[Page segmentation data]
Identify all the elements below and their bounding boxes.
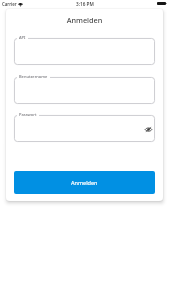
button[interactable]	[14, 115, 155, 142]
button[interactable]	[14, 77, 155, 104]
staticText: 3:16 PM	[76, 1, 94, 7]
staticText: Passwort	[19, 112, 37, 117]
button[interactable]: Show password	[143, 124, 153, 134]
staticText: Benutzername	[19, 74, 48, 79]
staticText: Anmelden	[6, 15, 163, 25]
staticText: API	[19, 35, 26, 40]
staticText: Anmelden	[71, 179, 98, 186]
staticText: Carrier	[2, 1, 17, 7]
button[interactable]: Anmelden	[14, 171, 155, 194]
button[interactable]	[14, 38, 155, 65]
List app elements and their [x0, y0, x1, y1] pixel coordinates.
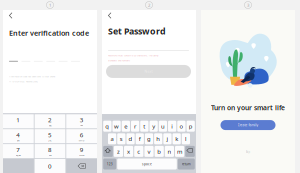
- staticText: n: [167, 147, 171, 155]
- button[interactable]: return: [178, 158, 195, 170]
- staticText: k: [175, 135, 178, 143]
- button[interactable]: 9: [66, 144, 97, 158]
- button[interactable]: z: [114, 146, 123, 157]
- staticText: A verification code has been sent to you…: [9, 75, 55, 78]
- button[interactable]: b: [155, 146, 164, 157]
- button[interactable]: Delete: [66, 159, 97, 173]
- staticText: 9: [80, 146, 84, 154]
- button[interactable]: 5: [35, 129, 65, 143]
- staticText: GHI: [17, 139, 20, 142]
- button[interactable]: s: [117, 133, 125, 144]
- staticText: MNO: [79, 139, 85, 142]
- staticText: ABC: [48, 124, 52, 127]
- staticText: e: [124, 122, 127, 130]
- button[interactable]: l: [182, 133, 190, 144]
- staticText: WXYZ: [79, 154, 84, 157]
- button[interactable]: 4: [3, 129, 34, 143]
- staticText: v: [148, 147, 150, 155]
- button[interactable]: r: [131, 121, 139, 132]
- staticText: f: [139, 135, 141, 143]
- staticText: 3: [247, 2, 249, 8]
- staticText: y: [152, 122, 155, 130]
- staticText: h: [156, 135, 160, 143]
- button[interactable]: k: [173, 133, 181, 144]
- button[interactable]: q: [103, 121, 112, 132]
- staticText: 6: [80, 131, 84, 139]
- staticText: Skip: [246, 150, 250, 154]
- button[interactable]: 7: [3, 144, 34, 158]
- button[interactable]: 0: [35, 159, 65, 173]
- staticText: Set Password: [108, 25, 166, 37]
- button[interactable]: t: [140, 121, 148, 132]
- button[interactable]: 1: [3, 114, 34, 128]
- staticText: c: [137, 147, 140, 155]
- button[interactable]: o: [177, 121, 186, 132]
- staticText: 7: [16, 146, 20, 154]
- button[interactable]: n: [165, 146, 174, 157]
- staticText: p: [189, 122, 193, 130]
- staticText: o: [179, 122, 183, 130]
- staticText: j: [166, 135, 168, 143]
- staticText: 8: [48, 146, 52, 154]
- staticText: +1 13-5124-8120. Resend (59s): [9, 80, 38, 83]
- staticText: 0: [48, 162, 52, 170]
- staticText: a: [111, 135, 114, 143]
- button[interactable]: j: [163, 133, 172, 144]
- staticText: t: [143, 122, 145, 130]
- button[interactable]: d: [126, 133, 135, 144]
- staticText: 2: [148, 2, 150, 8]
- button[interactable]: 123: [103, 158, 116, 170]
- button[interactable]: 2: [35, 114, 65, 128]
- button[interactable]: Shift: [103, 146, 113, 157]
- button[interactable]: Skip: [246, 150, 250, 154]
- button[interactable]: g: [145, 133, 153, 144]
- button[interactable]: v: [144, 146, 154, 157]
- staticText: return: [182, 162, 191, 166]
- button[interactable]: h: [154, 133, 162, 144]
- button[interactable]: Create family: [220, 120, 276, 130]
- button[interactable]: u: [159, 121, 167, 132]
- staticText: z: [117, 147, 120, 155]
- staticText: 3: [80, 116, 84, 124]
- button[interactable]: e: [122, 121, 130, 132]
- button[interactable]: Delete: [185, 146, 195, 157]
- staticText: g: [147, 135, 151, 143]
- staticText: TUV: [48, 154, 52, 157]
- staticText: d: [129, 135, 133, 143]
- button[interactable]: w: [112, 121, 121, 132]
- staticText: l: [185, 135, 187, 143]
- staticText: u: [161, 122, 165, 130]
- staticText: Password must contain 6-20 characters, i…: [108, 54, 158, 57]
- staticText: Create family: [238, 123, 258, 127]
- button[interactable]: Back: [6, 10, 15, 20]
- staticText: s: [120, 135, 123, 143]
- staticText: w: [114, 122, 119, 130]
- button[interactable]: c: [134, 146, 143, 157]
- button[interactable]: space: [117, 158, 177, 170]
- button[interactable]: 3: [66, 114, 97, 128]
- button[interactable]: Back: [105, 10, 114, 20]
- button[interactable]: f: [136, 133, 144, 144]
- button[interactable]: i: [168, 121, 176, 132]
- staticText: Enter verification code: [9, 28, 89, 38]
- button[interactable]: Next: [106, 65, 191, 78]
- staticText: x: [127, 147, 130, 155]
- staticText: DEF: [80, 124, 83, 127]
- staticText: i: [171, 122, 173, 130]
- staticText: space: [142, 162, 152, 166]
- button[interactable]: p: [186, 121, 195, 132]
- button[interactable]: m: [175, 146, 184, 157]
- button[interactable]: 6: [66, 129, 97, 143]
- staticText: PQRS: [16, 154, 21, 157]
- button[interactable]: 8: [35, 144, 65, 158]
- button[interactable]: x: [124, 146, 133, 157]
- button[interactable]: y: [150, 121, 158, 132]
- staticText: b: [157, 147, 161, 155]
- staticText: 2: [48, 116, 52, 124]
- staticText: 123: [107, 162, 113, 166]
- staticText: q: [105, 122, 109, 130]
- staticText: 1: [16, 116, 20, 124]
- staticText: r: [134, 122, 136, 130]
- button[interactable]: a: [108, 133, 116, 144]
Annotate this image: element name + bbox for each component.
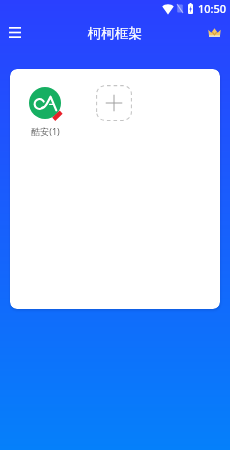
staticText: 酷安(1) — [31, 125, 60, 137]
button[interactable]: VIP — [202, 20, 226, 44]
button[interactable]: 酷安(1) — [28, 87, 62, 137]
button[interactable]: Menu — [2, 19, 28, 45]
staticText: 10:50 — [198, 1, 227, 16]
button[interactable]: Add — [96, 85, 132, 121]
staticText: 柯柯框架 — [88, 25, 142, 42]
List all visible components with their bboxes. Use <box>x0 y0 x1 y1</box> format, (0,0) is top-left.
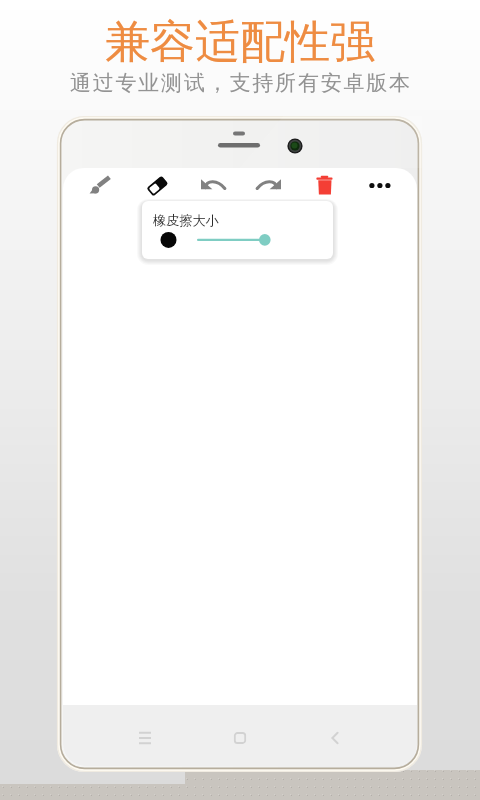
staticText: 橡皮擦大小 <box>153 212 219 229</box>
button[interactable]: Undo <box>194 168 232 204</box>
button[interactable]: Recents <box>123 716 167 760</box>
button[interactable]: 橡皮擦大小 <box>142 201 333 259</box>
staticText: 通过专业测试，支持所有安卓版本 <box>69 70 411 96</box>
button[interactable]: Back <box>313 716 357 760</box>
button[interactable]: Brush <box>81 168 119 204</box>
button[interactable]: Eraser <box>138 168 176 204</box>
button[interactable]: Home <box>218 716 262 760</box>
button[interactable]: Delete <box>306 168 344 204</box>
staticText: 兼容适配性强 <box>105 14 375 71</box>
button[interactable]: Redo <box>250 168 288 204</box>
button[interactable]: More options <box>361 168 399 204</box>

PROBLEM REQUIREMENTS: Leave out the pictures and copy exactly the lines from the one with "List all visible" through the last line of the records above.

ANSWER TO THIS TASK:
List all visible components with their bboxes. Use <box>x0 y0 x1 y1</box> format, (0,0) is top-left.
staticText: 橡皮擦大小 <box>153 212 219 229</box>
button[interactable]: Undo <box>194 168 232 204</box>
button[interactable]: Recents <box>123 716 167 760</box>
button[interactable]: 橡皮擦大小 <box>142 201 333 259</box>
staticText: 通过专业测试，支持所有安卓版本 <box>69 70 411 96</box>
button[interactable]: Back <box>313 716 357 760</box>
button[interactable]: Brush <box>81 168 119 204</box>
button[interactable]: Eraser <box>138 168 176 204</box>
button[interactable]: Home <box>218 716 262 760</box>
button[interactable]: Delete <box>306 168 344 204</box>
staticText: 兼容适配性强 <box>105 14 375 71</box>
button[interactable]: Redo <box>250 168 288 204</box>
button[interactable]: More options <box>361 168 399 204</box>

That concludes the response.